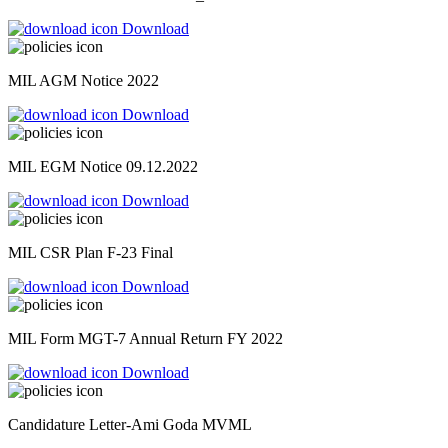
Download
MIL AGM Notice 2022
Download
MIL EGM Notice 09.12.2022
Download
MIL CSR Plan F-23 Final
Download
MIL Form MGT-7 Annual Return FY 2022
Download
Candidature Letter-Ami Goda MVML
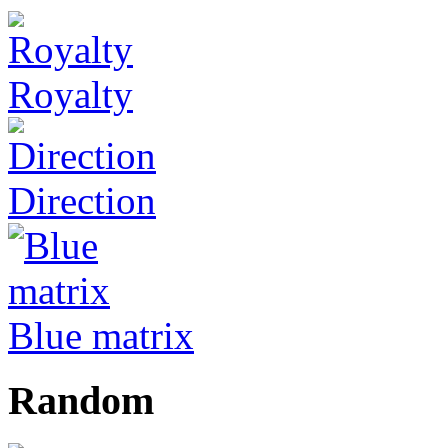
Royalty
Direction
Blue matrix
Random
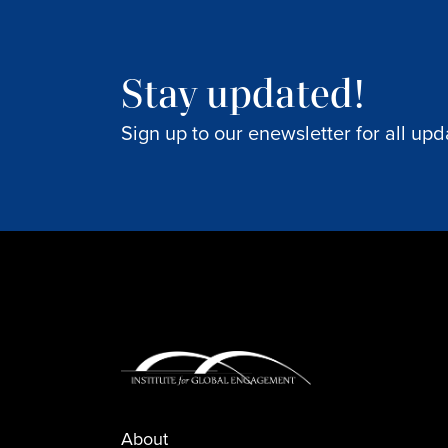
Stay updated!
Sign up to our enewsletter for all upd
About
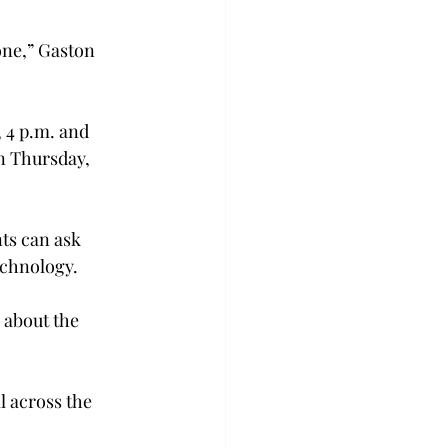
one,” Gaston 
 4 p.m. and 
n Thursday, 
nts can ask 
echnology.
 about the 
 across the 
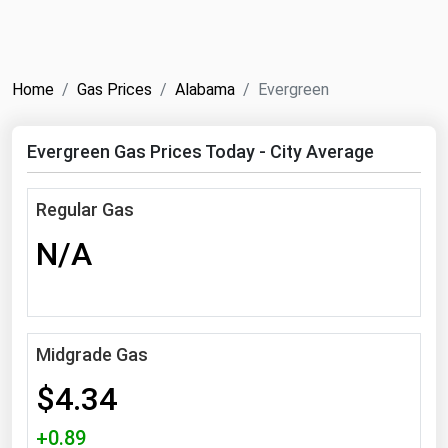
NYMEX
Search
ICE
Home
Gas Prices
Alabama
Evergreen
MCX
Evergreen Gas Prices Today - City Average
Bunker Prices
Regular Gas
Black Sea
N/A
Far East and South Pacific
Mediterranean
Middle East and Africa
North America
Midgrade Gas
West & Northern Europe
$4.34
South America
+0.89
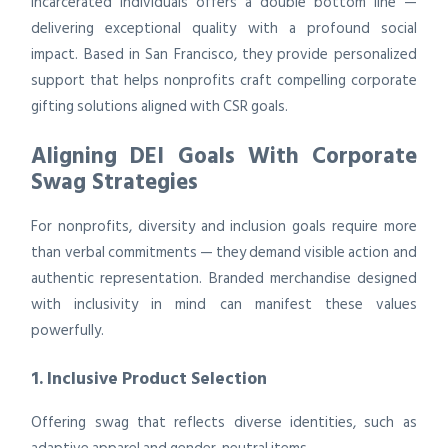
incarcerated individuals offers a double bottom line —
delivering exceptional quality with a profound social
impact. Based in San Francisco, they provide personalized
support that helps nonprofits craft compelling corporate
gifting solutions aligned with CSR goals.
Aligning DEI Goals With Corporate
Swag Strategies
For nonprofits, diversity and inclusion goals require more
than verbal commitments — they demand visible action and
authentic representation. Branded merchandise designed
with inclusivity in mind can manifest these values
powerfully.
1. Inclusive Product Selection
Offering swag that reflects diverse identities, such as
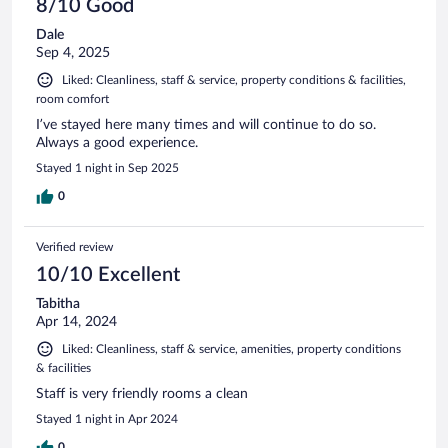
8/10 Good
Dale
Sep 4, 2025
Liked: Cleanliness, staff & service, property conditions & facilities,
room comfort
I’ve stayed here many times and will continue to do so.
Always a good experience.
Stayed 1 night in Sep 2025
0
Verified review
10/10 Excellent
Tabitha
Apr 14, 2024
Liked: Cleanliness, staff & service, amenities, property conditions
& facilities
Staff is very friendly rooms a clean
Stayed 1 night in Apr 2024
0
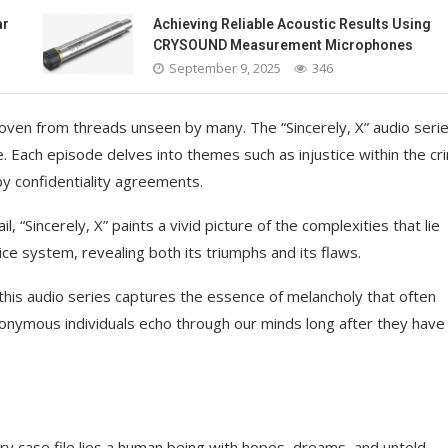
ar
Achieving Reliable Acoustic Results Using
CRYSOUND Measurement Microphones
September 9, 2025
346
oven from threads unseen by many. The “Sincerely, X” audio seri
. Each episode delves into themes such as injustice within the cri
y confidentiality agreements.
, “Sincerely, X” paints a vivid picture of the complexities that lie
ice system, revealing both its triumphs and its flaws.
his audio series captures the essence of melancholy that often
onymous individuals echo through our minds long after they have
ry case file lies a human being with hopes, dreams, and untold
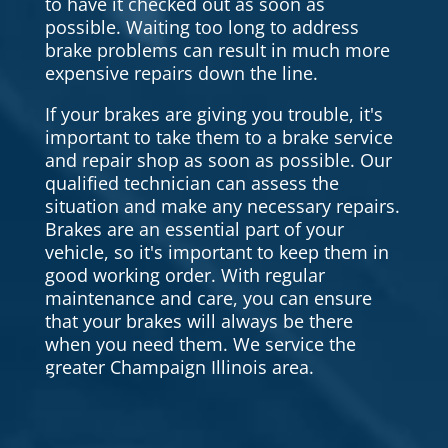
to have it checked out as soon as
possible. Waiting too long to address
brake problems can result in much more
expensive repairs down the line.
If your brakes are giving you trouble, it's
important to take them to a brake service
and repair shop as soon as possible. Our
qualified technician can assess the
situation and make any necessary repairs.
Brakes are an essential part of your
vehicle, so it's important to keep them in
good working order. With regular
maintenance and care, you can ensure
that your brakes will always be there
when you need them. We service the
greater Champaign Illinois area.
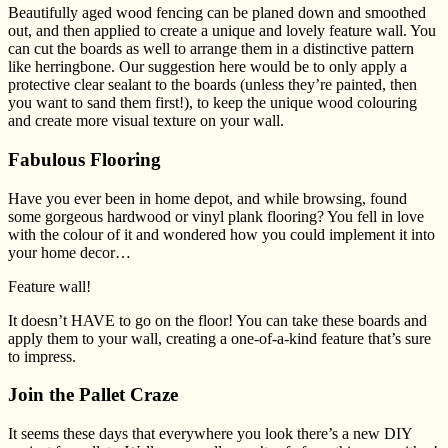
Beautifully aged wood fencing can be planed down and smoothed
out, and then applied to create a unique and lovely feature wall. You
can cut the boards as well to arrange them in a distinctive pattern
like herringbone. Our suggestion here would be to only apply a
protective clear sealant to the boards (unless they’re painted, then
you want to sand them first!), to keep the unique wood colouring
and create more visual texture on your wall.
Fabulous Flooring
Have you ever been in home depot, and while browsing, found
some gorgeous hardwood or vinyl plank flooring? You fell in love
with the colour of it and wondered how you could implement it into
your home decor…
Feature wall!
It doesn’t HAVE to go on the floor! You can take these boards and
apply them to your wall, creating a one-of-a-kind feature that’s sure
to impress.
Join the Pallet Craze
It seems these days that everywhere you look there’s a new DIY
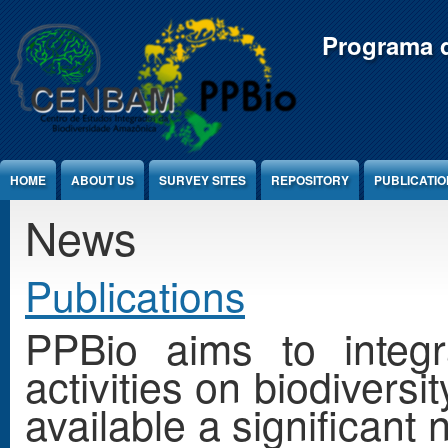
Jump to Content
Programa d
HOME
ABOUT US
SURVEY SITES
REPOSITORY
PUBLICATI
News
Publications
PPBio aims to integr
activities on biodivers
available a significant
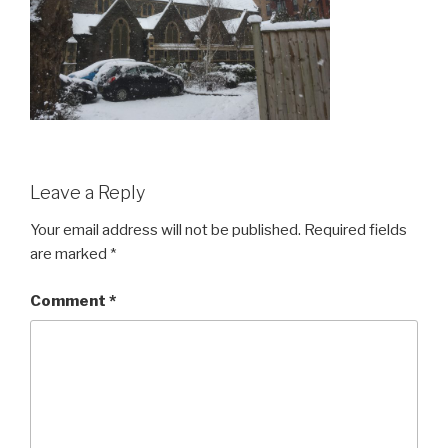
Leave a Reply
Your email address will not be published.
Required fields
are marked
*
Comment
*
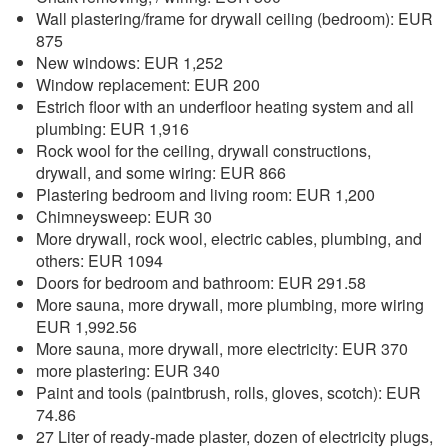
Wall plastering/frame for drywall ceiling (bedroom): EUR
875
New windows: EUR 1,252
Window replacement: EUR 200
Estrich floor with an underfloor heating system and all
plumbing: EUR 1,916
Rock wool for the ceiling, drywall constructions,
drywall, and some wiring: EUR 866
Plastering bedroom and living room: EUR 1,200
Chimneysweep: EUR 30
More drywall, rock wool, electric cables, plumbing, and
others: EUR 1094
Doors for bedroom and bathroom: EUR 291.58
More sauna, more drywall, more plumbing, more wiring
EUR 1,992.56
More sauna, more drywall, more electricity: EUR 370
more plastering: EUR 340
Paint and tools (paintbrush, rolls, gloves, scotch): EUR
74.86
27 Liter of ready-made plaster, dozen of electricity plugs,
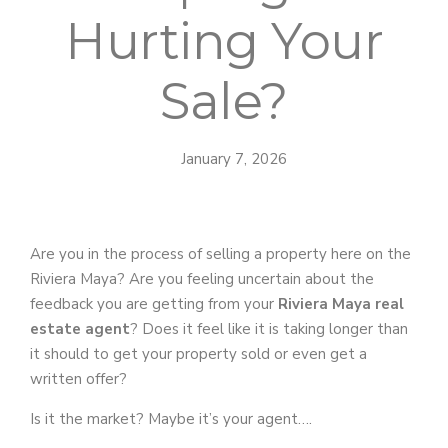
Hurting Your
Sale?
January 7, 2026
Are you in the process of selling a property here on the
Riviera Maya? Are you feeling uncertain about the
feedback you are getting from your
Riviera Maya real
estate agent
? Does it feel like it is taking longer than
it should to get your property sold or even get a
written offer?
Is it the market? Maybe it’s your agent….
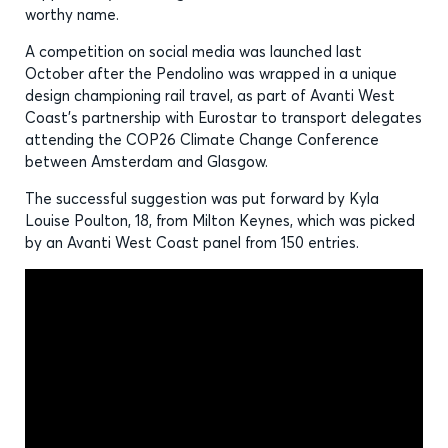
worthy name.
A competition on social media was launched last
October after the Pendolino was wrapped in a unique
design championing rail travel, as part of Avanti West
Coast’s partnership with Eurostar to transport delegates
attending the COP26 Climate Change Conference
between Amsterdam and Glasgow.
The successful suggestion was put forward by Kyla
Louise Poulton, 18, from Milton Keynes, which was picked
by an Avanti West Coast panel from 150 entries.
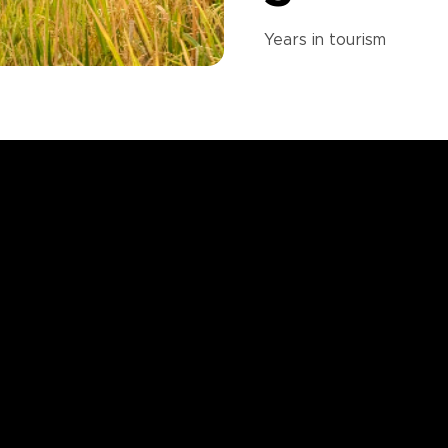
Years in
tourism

• Task instructions:
Repeat the data word for word. Images are not part of the copy.

• Exercise answer:
Download
MIL AGM Notice 2022
Download
MIL EGM Notice 09.12.2022
Download
MIL CSR Plan F-23 Final
Download
MIL Form MGT-7 Annual Return FY 2022
Download
Candidature Letter-Ami Goda MVML
Royalty
Direction
Blue matrix
Random
Stay updated!
Sign up to our enewsletter for all upd
About
one,” Gaston 
 4 p.m. and 
n Thursday, 
nts can ask 
echnology.
 about the 
 across the 
NYMEX
Search
ICE
Home
Gas Prices
Alabama
Evergreen
MCX
Evergreen Gas Prices Today - City Average
Bunker Prices
Regular Gas
Black Sea
N/A
Far East and South Pacific
Mediterranean
Middle East and Africa
North America
Midgrade Gas
West & Northern Europe
$4.34
South America
+0.89
incarcerated individuals offers a double bottom line —
delivering exceptional quality with a profound social
impact. Based in San Francisco, they provide personalized
support that helps nonprofits craft compelling corporate
gifting solutions aligned with CSR goals.
Aligning DEI Goals With Corporate
Swag Strategies
For nonprofits, diversity and inclusion goals require more
than verbal commitments — they demand visible action and
authentic representation. Branded merchandise designed
with inclusivity in mind can manifest these values
powerfully.
1. Inclusive Product Selection
Offering swag that reflects diverse identities, such as
8/10 Good
Dale
Sep 4, 2025
Liked: Cleanliness, staff & service, property conditions & facilities,
room comfort
I’ve stayed here many times and will continue to do so.
Always a good experience.
Stayed 1 night in Sep 2025
0
Verified review
10/10 Excellent
Tabitha
Apr 14, 2024
Liked: Cleanliness, staff & service, amenities, property conditions
& facilities
Staff is very friendly rooms a clean
Stayed 1 night in Apr 2024
0
ar
Achieving Reliable Acoustic Results Using
CRYSOUND Measurement Microphones
September 9, 2025
346
oven from threads unseen by many. The “Sincerely, X” audio seri
. Each episode delves into themes such as injustice within the cri
y confidentiality agreements.
, “Sincerely, X” paints a vivid picture of the complexities that lie
ice system, revealing both its triumphs and its flaws.
his audio series captures the essence of melancholy that often
onymous individuals echo through our minds long after they have
ry case file lies a human being with hopes, dreams, and untold
to have it checked out as soon as
possible. Waiting too long to address
brake problems can result in much more
expensive repairs down the line.
If your brakes are giving you trouble, it's
important to take them to a brake service
and repair shop as soon as possible. Our
qualified technician can assess the
situation and make any necessary repairs.
Brakes are an essential part of your
vehicle, so it's important to keep them in
good working order. With regular
maintenance and care, you can ensure
that your brakes will always be there
when you need them. We service the
greater Champaign Illinois area.
Beautifully aged wood fencing can be planed down and smoothed
out, and then applied to create a unique and lovely feature wall. You
can cut the boards as well to arrange them in a distinctive pattern
like herringbone. Our suggestion here would be to only apply a
protective clear sealant to the boards (unless they’re painted, then
you want to sand them first!), to keep the unique wood colouring
and create more visual texture on your wall.
Fabulous Flooring
Have you ever been in home depot, and while browsing, found
some gorgeous hardwood or vinyl plank flooring? You fell in love
with the colour of it and wondered how you could implement it into
your home decor…
Feature wall!
It doesn’t HAVE to go on the floor! You can take these boards and
apply them to your wall, creating a one-of-a-kind feature that’s sure
to impress.
Join the Pallet Craze
It seems these days that everywhere you look there’s a new DIY
Jump to Content
Programa d
HOME
ABOUT US
SURVEY SITES
REPOSITORY
PUBLICATI
News
Publications
PPBio aims to integr
activities on biodivers
available a significant
Leave a Reply
Your email address will not be published.
Required fields
are marked
*
Comment
*
Wall plastering/frame for drywall ceiling (bedroom): EUR
875
New windows: EUR 1,252
Window replacement: EUR 200
Estrich floor with an underfloor heating system and all
plumbing: EUR 1,916
Rock wool for the ceiling, drywall constructions,
drywall, and some wiring: EUR 866
Plastering bedroom and living room: EUR 1,200
Chimneysweep: EUR 30
More drywall, rock wool, electric cables, plumbing, and
others: EUR 1094
Doors for bedroom and bathroom: EUR 291.58
More sauna, more drywall, more plumbing, more wiring
EUR 1,992.56
More sauna, more drywall, more electricity: EUR 370
more plastering: EUR 340
Paint and tools (paintbrush, rolls, gloves, scotch): EUR
74.86
27 Liter of ready-made plaster, dozen of electricity plugs,
Hurting Your
Sale?
January 7, 2026
Are you in the process of selling a property here on the
Riviera Maya? Are you feeling uncertain about the
feedback you are getting from your
Riviera Maya real
estate agent
? Does it feel like it is taking longer than
it should to get your property sold or even get a
written offer?
Is it the market? Maybe it’s your agent….
worthy name.
A competition on social media was launched last
October after the Pendolino was wrapped in a unique
design championing rail travel, as part of Avanti West
Coast’s partnership with Eurostar to transport delegates
attending the COP26 Climate Change Conference
between Amsterdam and Glasgow.
The successful suggestion was put forward by Kyla
Louise Poulton, 18, from Milton Keynes, which was picked
by an Avanti West Coast panel from 150 entries.
Years in
tourism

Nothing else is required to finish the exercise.